I am so at home in Dublin, more than any other city, that I feel it has always been familiar to me. It took me years to see through its soft charm to its bitter prickly kernel - which I quite like too.

A Half-National Treasure

 

Jonathan Swift (1667-1745) is one of the earliest of that numerous category of distinguished writers that we classify as “Anglo-Irish”. The category is problematic, though it has stuck, for want of a better one perhaps. Used more generally – without specific reference to writers ‑ the term Anglo-Irish has a signification which is more sociological than ethnic, though ethnicity can also be a fairly complex matter in Ireland. The Anglo-Irish were, in the eyes of what we might loosely call the native Irish, the possessing class, living in “Big Houses” on ample lands which had been confiscated from their previous Gaelic or “Old English” (and Catholic) owners. There were of course others of English or “Cromwellian” origin sometimes living in more modest circumstances but they appear to have been not quite so visible.
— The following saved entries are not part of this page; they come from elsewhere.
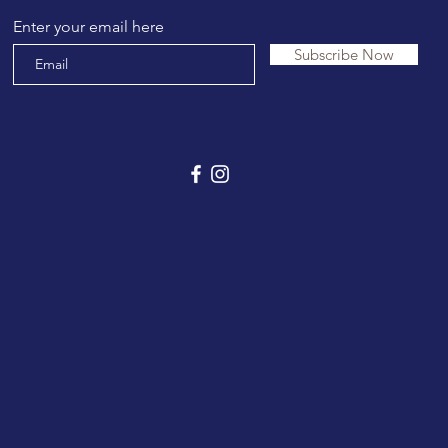
Enter your email here
Subscribe Now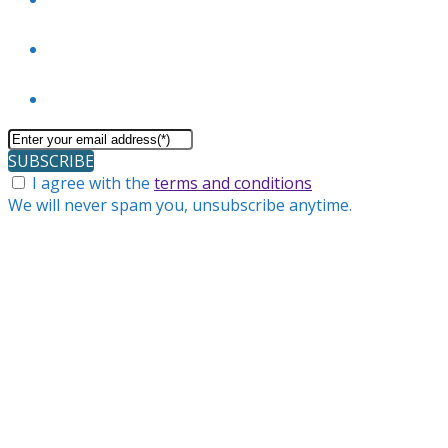
SUBSCRIBE
I agree with the
terms and conditions
We will never spam you, unsubscribe anytime.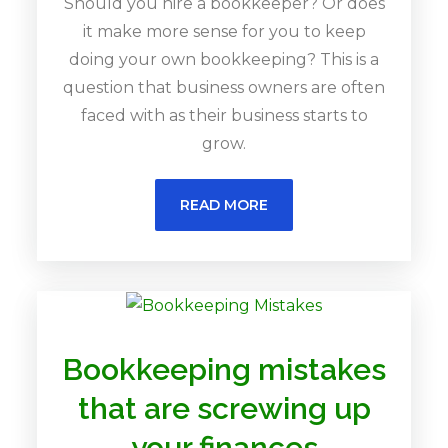
Should you hire a bookkeeper? Or does
it make more sense for you to keep
doing your own bookkeeping? This is a
question that business owners are often
faced with as their business starts to
grow.
READ MORE
Bookkeeping mistakes
that are screwing up
your finances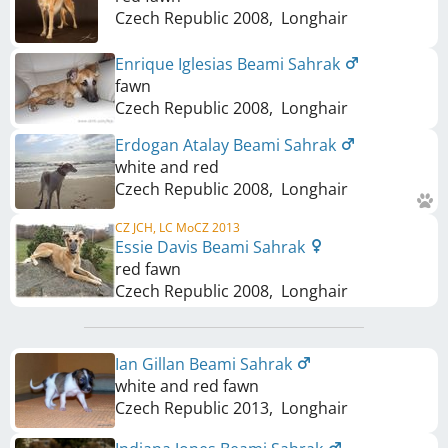
Czech Republic
2008
,
Longhair
Enrique Iglesias Beami Sahrak
fawn
Czech Republic
2008
,
Longhair
Erdogan Atalay Beami Sahrak
white and red
Czech Republic
2008
,
Longhair
CZ JCH, LC MoCZ 2013
Essie Davis Beami Sahrak
red fawn
Czech Republic
2008
,
Longhair
Ian Gillan Beami Sahrak
white and red fawn
Czech Republic
2013
,
Longhair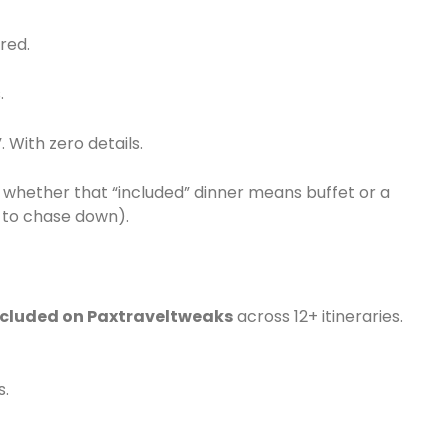
red.
.
. With zero details.
whether that “included” dinner means buffet or a
e to chase down).
ncluded on Paxtraveltweaks
across 12+ itineraries.
s.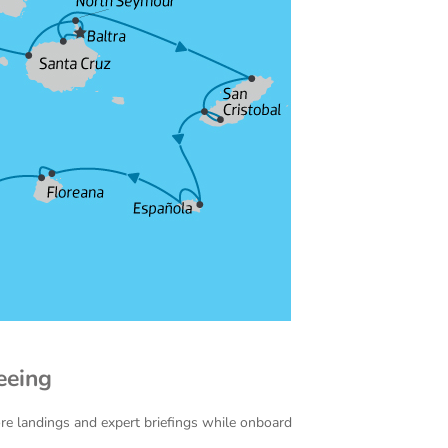
eeing
ore landings and expert briefings while onboard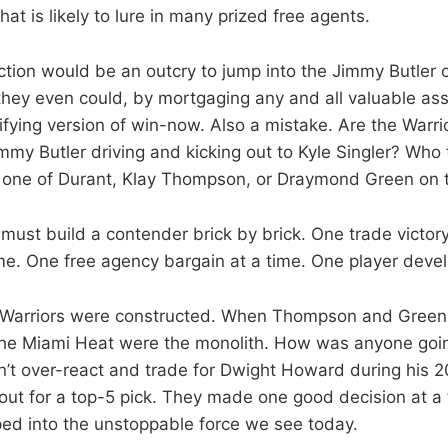
hat is likely to lure in many prized free agents.
ction would be an outcry to jump into the Jimmy Butler 
they even could, by mortgaging any and all valuable ass
ifying version of win-now. Also a mistake. Are the Warri
mmy Butler driving and kicking out to Kyle Singler? Who
one of Durant, Klay Thompson, or Draymond Green on 
must build a contender brick by brick. One trade victory
time. One free agency bargain at a time. One player deve
 Warriors were constructed. When Thompson and Green 
the Miami Heat were the monolith. How was anyone goi
n’t over-react and trade for Dwight Howard during his 2
out for a top-5 pick. They made one good decision at a 
ed into the unstoppable force we see today.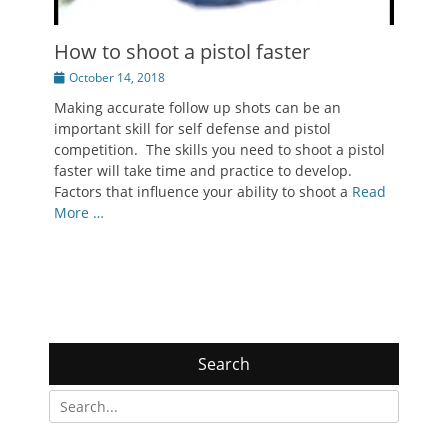
How to shoot a pistol faster
Posted
October 14, 2018
on
Making accurate follow up shots can be an
important skill for self defense and pistol
competition. The skills you need to shoot a pistol
faster will take time and practice to develop.
Factors that influence your ability to shoot a
Read
More …
Search
Search
for: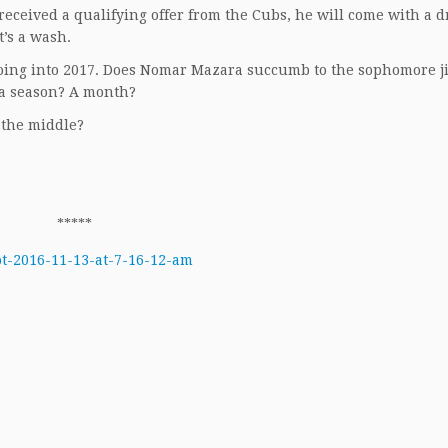
 received a qualifying offer from the Cubs, he will come with a d
t’s a wash.
going into 2017. Does Nomar Mazara succumb to the sophomore j
 a season? A month?
n the middle?
*****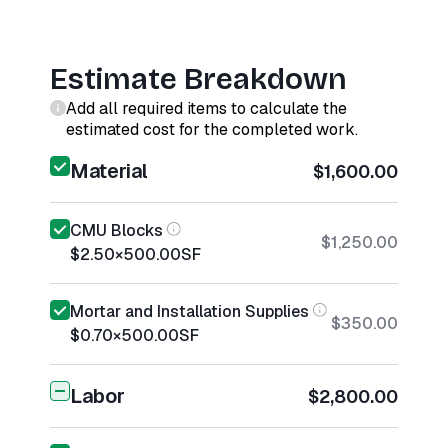
Estimate Breakdown
Add all required items to calculate the
estimated cost for the completed work.
Material
$1,600.00
CMU Blocks
$1,250.00
$2.50
×
500.00
SF
Mortar and Installation Supplies
$350.00
$0.70
×
500.00
SF
Labor
$2,800.00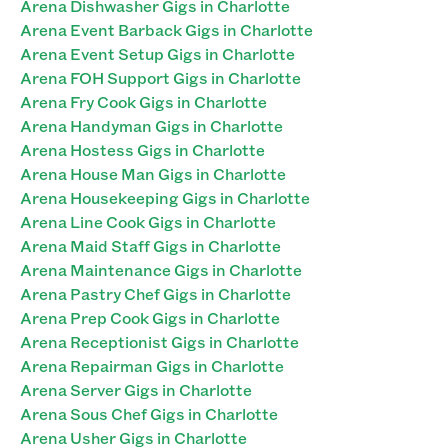
Arena Dishwasher Gigs in Charlotte
Arena Event Barback Gigs in Charlotte
Arena Event Setup Gigs in Charlotte
Arena FOH Support Gigs in Charlotte
Arena Fry Cook Gigs in Charlotte
Arena Handyman Gigs in Charlotte
Arena Hostess Gigs in Charlotte
Arena House Man Gigs in Charlotte
Arena Housekeeping Gigs in Charlotte
Arena Line Cook Gigs in Charlotte
Arena Maid Staff Gigs in Charlotte
Arena Maintenance Gigs in Charlotte
Arena Pastry Chef Gigs in Charlotte
Arena Prep Cook Gigs in Charlotte
Arena Receptionist Gigs in Charlotte
Arena Repairman Gigs in Charlotte
Arena Server Gigs in Charlotte
Arena Sous Chef Gigs in Charlotte
Arena Usher Gigs in Charlotte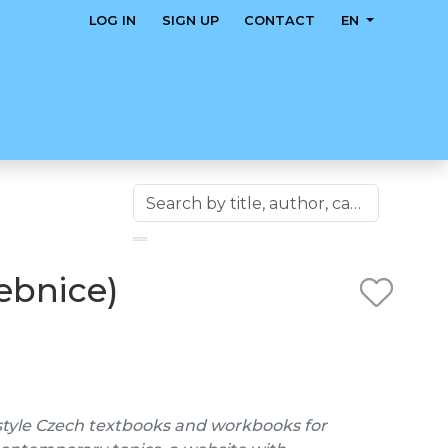
LOG IN
SIGN UP
CONTACT
EN
čebnice)
style Czech textbooks and workbooks for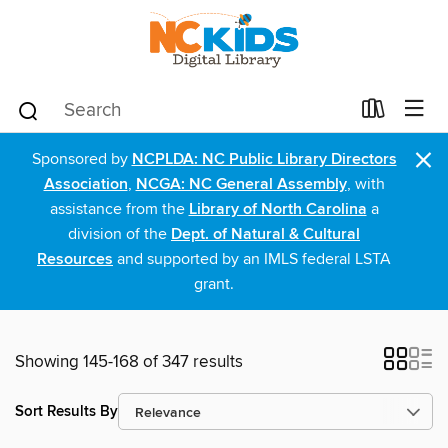
×
Sponsored by
NCPLDA: NC Public Library Directors
Association
,
NCGA: NC General Assembly
, with
assistance from the
Library of North Carolina
a
division of the
Dept. of Natural & Cultural
Resources
and supported by an IMLS federal LSTA
grant.
Showing 145-168 of 347 results
Sort Results By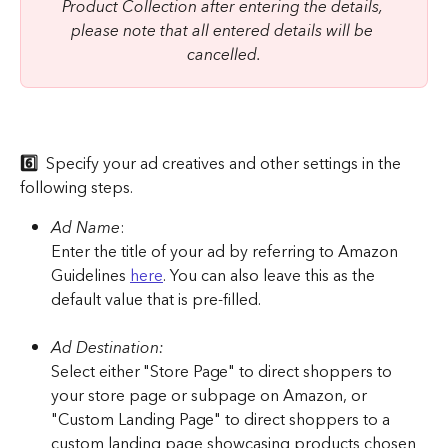
Product Collection after entering the details, 
please note that all entered details will be 
cancelled.
6️⃣ 
 Specify your ad creatives and other settings in the 
following steps.
Ad Name
:
Enter the title of your ad by referring to Amazon 
Guidelines 
here
. You can also leave this as the 
default value that is pre-filled.
Ad Destination:
Select either "Store Page" to direct shoppers to 
your store page or subpage on Amazon, or 
"Custom Landing Page" to direct shoppers to a 
custom landing page showcasing products chosen 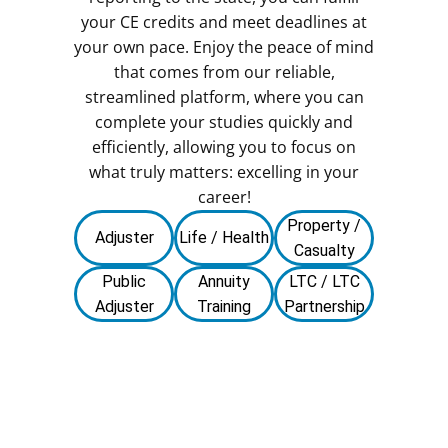
your CE credits and meet deadlines at
your own pace. Enjoy the peace of mind
that comes from our reliable,
streamlined platform, where you can
complete your studies quickly and
efficiently, allowing you to focus on
what truly matters: excelling in your
career!
Property /
Adjuster
Life / Health
Casualty
Public
Annuity
LTC / LTC
Adjuster
Training
Partnership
A poor Protestant is no good to anyone and can be largely disregarded if one is engaged in constructing a national ideology. Brendan Behan famously offered the definition of an Anglo-Irishman as “a Protestant with a horse”. The Dublin Behan grew up in had not so long previously been densely inhabited by working class Protestant families whose ultimate ethnic origin was English but whose only equine acquaintance would have been with a carthorse.

“Anglo-Irish” as a literary category seems often to denote nothing more than Irish but writing in the English language. The term can thus cover native Dublin writers like James Joyce and Sean O’Casey, whose Irishness would seem to be obvious and indisputable, though both of them eventually chose to live elsewhere. It also covers persons whom we might consider to be of dual heritage or loyalty, like Swift, Maria Edgeworth or Elizabeth Bowen. The latter said that she felt English in Ireland and Irish in England. No doubt her neighbours in Ireland did not, and with some reason, regard her as being quite one of them, while in England anyone who lived in Ireland was Irish (minor characters in Jane Austen’s novels who have estates in Ireland are referred to as being simply Irish, as indeed was Austen’s own beau, Tom Lefroy, an Irishman of French Huguenot heritage who became lord chief justice).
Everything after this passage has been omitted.